To get effective IRS Debt Relief, first, visit the other pages of my site, where I explain IRS debt relief programs, opportunities and processes in extreme detail.
Specific pages that you’ll want to review include my Guide to IRS Tax Penalties, my Guide to Filing & Paying Back Taxes, Applying for IRS Tax Debt Forgiveness, Reaching an IRS Tax Debt Settlement, Picking an IRS Tax Resolution Service, and utilizing the IRS Fresh Start Program.
If you have questions about how the IRS collects their money via wage garnishments, then please visit my page on the IRS Tax Collections Process.
One other place to seek additional details is the IRS’s Taxpayer Bill of Rights, which is definitely worth a read, especially if you owe a ton of cash and think they’re about to come after you.

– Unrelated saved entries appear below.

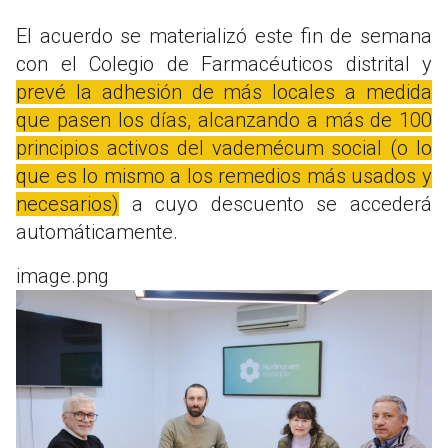
El acuerdo se materializó este fin de semana
con el Colegio de Farmacéuticos distrital y
prevé la adhesión de más locales a medida
que pasen los días, alcanzando a más de 100
principios activos del vademécum social (o lo
que es lo mismo a los remedios más usados y
necesarios)
a cuyo descuento se accederá
automáticamente.
image.png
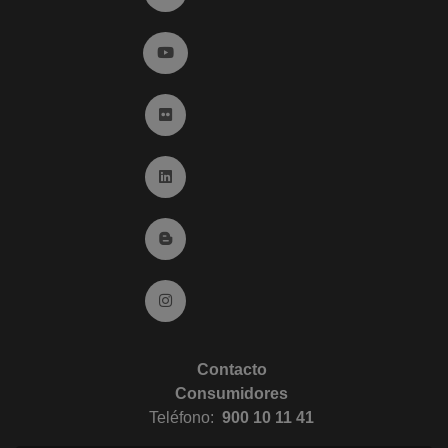
Ir a YouTube (abre en ventana nueva)
Ir a Flickr (abre en ventana nueva)
Ir a Linkedin (abre en ventana nueva)
Ir al Blog (abre en ventana nueva)
Ir a Instagram (abre en ventana nueva)
Contacto
Consumidores
Teléfono:
900 10 11 41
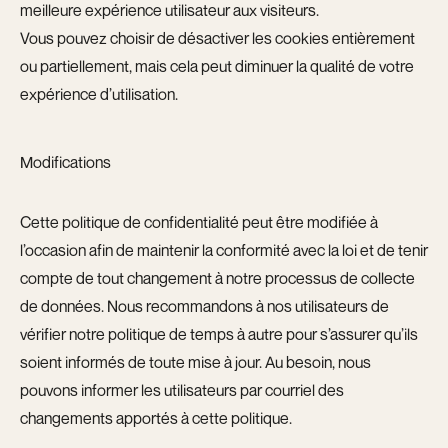
meilleure expérience utilisateur aux visiteurs.
Vous pouvez choisir de désactiver les cookies entièrement
ou partiellement, mais cela peut diminuer la qualité de votre
expérience d’utilisation.
Modifications
Cette politique de confidentialité peut être modifiée à
l’occasion afin de maintenir la conformité avec la loi et de tenir
compte de tout changement à notre processus de collecte
de données. Nous recommandons à nos utilisateurs de
vérifier notre politique de temps à autre pour s’assurer qu’ils
soient informés de toute mise à jour. Au besoin, nous
pouvons informer les utilisateurs par courriel des
changements apportés à cette politique.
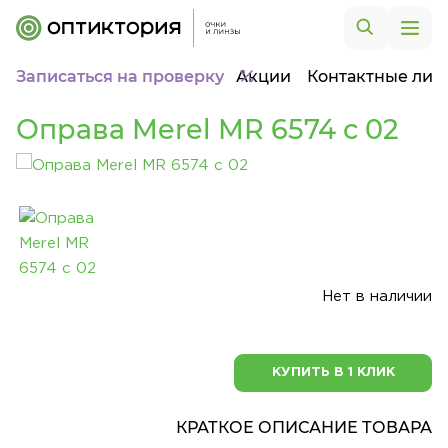
Записаться на проверку
Акции
Контактные лин
Оправа Merel MR 6574 с 02
Нет в наличии
КУПИТЬ В 1 КЛИК
КРАТКОЕ ОПИСАНИЕ ТОВАРА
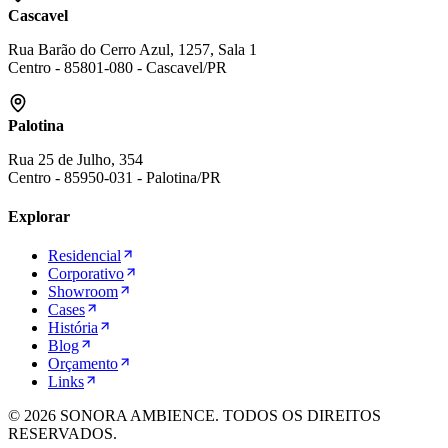
Cascavel
Rua Barão do Cerro Azul, 1257, Sala 1
Centro
-
85801-080
-
Cascavel
/
PR
Palotina
Rua 25 de Julho, 354
Centro
-
85950-031
-
Palotina
/
PR
Explorar
Residencial
Corporativo
Showroom
Cases
História
Blog
Orçamento
Links
©
2026
SONORA AMBIENCE. TODOS OS DIREITOS
RESERVADOS.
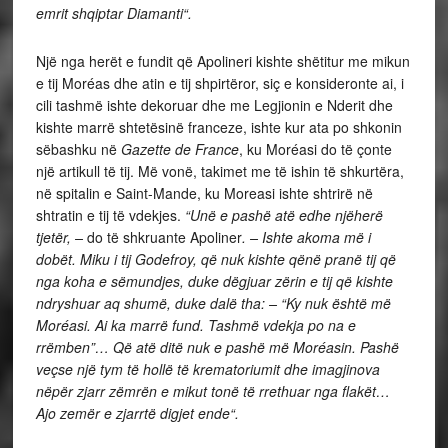
emrit shqiptar Diamanti“.
Një nga herët e fundit që Apolineri kishte shëtitur me mikun
e tij Moréas dhe atin e tij shpirtëror, siç e konsideronte ai, i
cili tashmë ishte dekoruar dhe me Legjionin e Nderit dhe
kishte marrë shtetësinë franceze, ishte kur ata po shkonin
sëbashku në
Gazette de France
, ku Moréasi do të çonte
një artikull të tij. Më vonë, takimet me të ishin të shkurtëra,
në spitalin e Saint-Mande, ku Moreasi ishte shtrirë në
shtratin e tij të vdekjes.
“Unë e pashë atë edhe njëherë
tjetër, –
do të shkruante Apoliner
. – Ishte akoma më i
dobët. Miku i tij Godefroy, që nuk kishte qënë pranë tij që
nga koha e sëmundjes, duke dëgjuar zërin e tij që kishte
ndryshuar aq shumë, duke dalë tha: – “Ky nuk është më
Moréasi. Ai ka marrë fund. Tashmë vdekja po na e
rrëmben”… Që atë ditë nuk e pashë më Moréasin. Pashë
veçse një tym të hollë të krematoriumit dhe imagjinova
nëpër zjarr zëmrën e mikut tonë të rrethuar nga flakët…
Ajo zemër e zjarrtë digjet ende“.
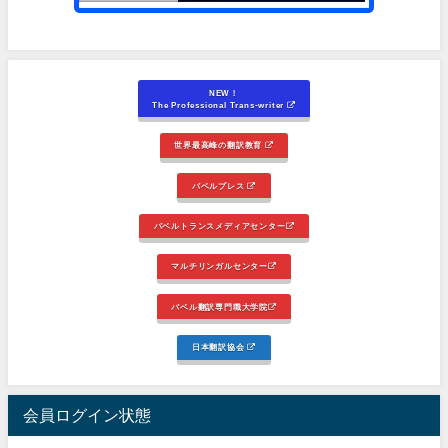
NEW！
The Professional Trans-writer
世界最高峰の翻訳教育
バベルプレス
バベルトランスメディアセンター
マルチリンガルセンター
バベル翻訳専門職大学院
日本翻訳協会
会員ログイン状態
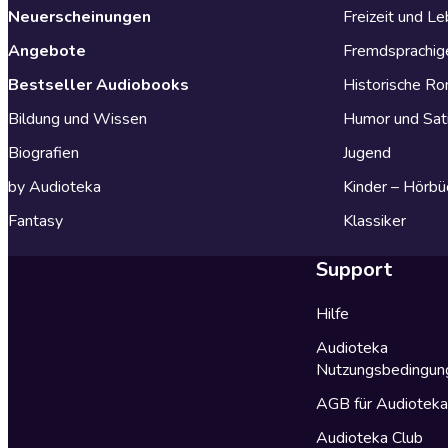
Neuerscheinungen
Freizeit und L
Angebote
Fremdsprachig
Bestseller Audiobooks
Historische R
Bildung und Wissen
Humor und Sat
Biografien
Jugend
by Audioteka
Kinder – Hörbü
Fantasy
Klassiker
Support
Hilfe
Audioteka
Nutzungsbedingun
AGB für Audiotek
Audioteka Club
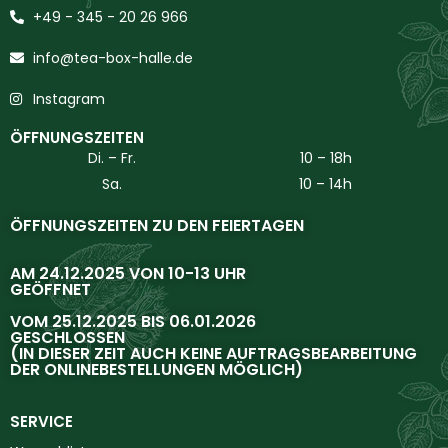
+49 - 345 - 20 26 966
info@tea-box-halle.de
Instagram
ÖFFNUNGSZEITEN
Di. – Fr.
10 – 18h
Sa.
10 – 14h
ÖFFNUNGSZEITEN ZU DEN FEIERTAGEN
AM 24.12.2025 VON 10-13 UHR
GEÖFFNET
VOM 25.12.2025 BIS 06.01.2026
GESCHLOSSEN
(IN DIESER ZEIT AUCH KEINE AUFTRAGSBEARBEITUNG
DER ONLINEBESTELLUNGEN MÖGLICH)
SERVICE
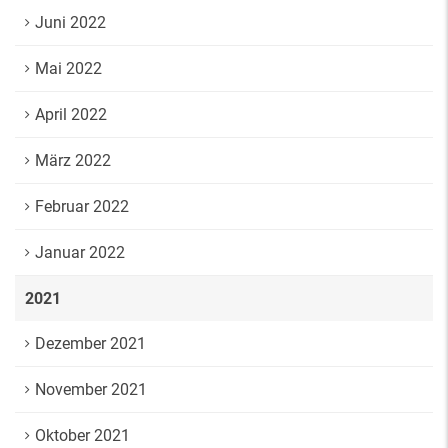
Juni 2022
Mai 2022
April 2022
März 2022
Februar 2022
Januar 2022
2021
Dezember 2021
November 2021
Oktober 2021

For any other questions about IRS debt, please post them in the Comments section below and I’ll do my best to get you a response within 24 hours!
Disclaimer: Information obtained from Forget Tax Debt is for educational purposes only. You should consult a licensed financial professional before making any financial decisions. This site receives some compensation through affiliate relationships. This site is not endorsed or affiliated with the U.S. Department of the Treasury, the IRS or any other Government Organization.
My wages have been garnished due to a joint tax liability. The primary taxpayer, my ex-husband, has been out of work for years. I called the IRS and they told me my CSED was April 15, 2020. I am worried that since I am the secondary taxpayer, it won’t go smoothly to end my garnishment. I do not trust the IRS on how will they know how to notify my employer to stop sending garnishment checks to the IRS. Should I fill out Form 12277 or Form 109169? (I was going to do a pay-off of my debt, but decided against that, that’s how I know about those Forms) Please help.
Hi Suzanne,
This is a pretty complicated case so I would consult with a tax attorney before deciding what to do. I wish I could offer better advice, but I do not want to steer you in the wrong direction.